Born in a small rural town in North Carolina, Bill Bailey began his itinerant life after graduating from university with a degree in philosophy and a keen interest in judo. After being drafted and subsequently ejected by the US Army for being “incompatible,” he found work as a prison guard in Canada and continued his study of judo before briefly prospecting for gold in British Columbia. Having meanwhile accidentally married a Texan heiress, he moved to Houston, Texas where he managed a ranch, scrambled motorbikes, rallied sports cars, worked as a bouncer, taught English and French and organised the first white collar union in the US meat-packing industry. He placed third in the Southwestern US Judo Championships (light-heavyweight division) and was awarded his black belt. Backing quickly away from Texas after stumbling into the acting profession he moved to London. Within a year of his arrival he became the first full-frontal male nude on the British stage and, consequently, was featured in a full page photo in Life Magazine opposite Lennon and Ono. In the course of his acting career he has worked extensively in film – in Hollywood and Europe – television, and London’s West End. During the Miners’ Strike of ’84-’85 Bill wrote a play about the strike and toured the embattled coalfields performing with a small company of actors. He is the published author of five novels called The Haug Quintet, an investigation of the political nature of consciousness set in a compelling fictional landscape.

Book Extract


In seeking the primary connection of consciousness with the social matrix, it has been necessary to sweep away the many complications of Freudian and post-Freudian approaches, never mind the behaviourist, which is just silly, it is not complicated. It is simple and that has of course magnified the difficulties. In Zen, the simplest is always the most unyielding.

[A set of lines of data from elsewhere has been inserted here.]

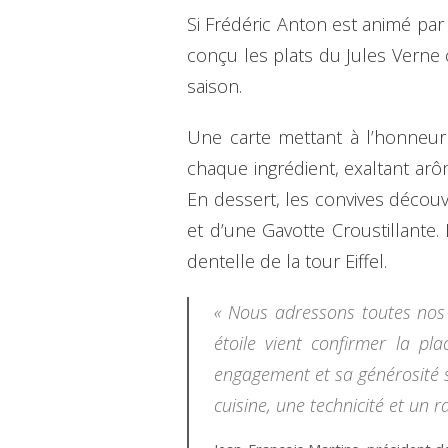
Si Frédéric Anton est animé par 
conçu les plats du Jules Verne
saison.
Une carte mettant à l’honneur 
chaque ingrédient, exaltant arô
En dessert, les convives décou
et d’une Gavotte Croustillante. 
dentelle de la tour Eiffel.
« Nous adressons toutes nos f
étoile vient confirmer la pl
engagement et sa générosité sa
cuisine, une technicité et un r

Consciousness is a paradox because each individual is forever alone, yet connections of some order must be formed with what I call the social matrix – that is, the web constructed for the purpose of communication with other consciousnesses, which are also individually alone. The sole mechanism available to establish the first link to the web of the social matrix is trust. Trust is the keystone in the arch of belief.

The first humans in contact with a child are probably the parents, in most cases, the mother is the first. Trust is not immediate. It grows only with time and connective experience. Consciousness, like even the lowly plant, needs more than one watering. Consistency is of primary importance as the child associates discrete actions and later the relationship of actions to words. If actions are inconsistent or belie the words, the child will be incapable of establishing full trust either, in the “world” or in its interpretation of crucial elements of its expanding social matrix.

The polar opposite of trust is not suspicion, it is fear. That which cannot be trusted will be feared, a natural response. In this respect, fear is not a bad thing in itself – it can assist a child in primitive protection. Animals too, fear what they do not trust, as do adult human beings. As an essential emotional tool, fear is more than just handy.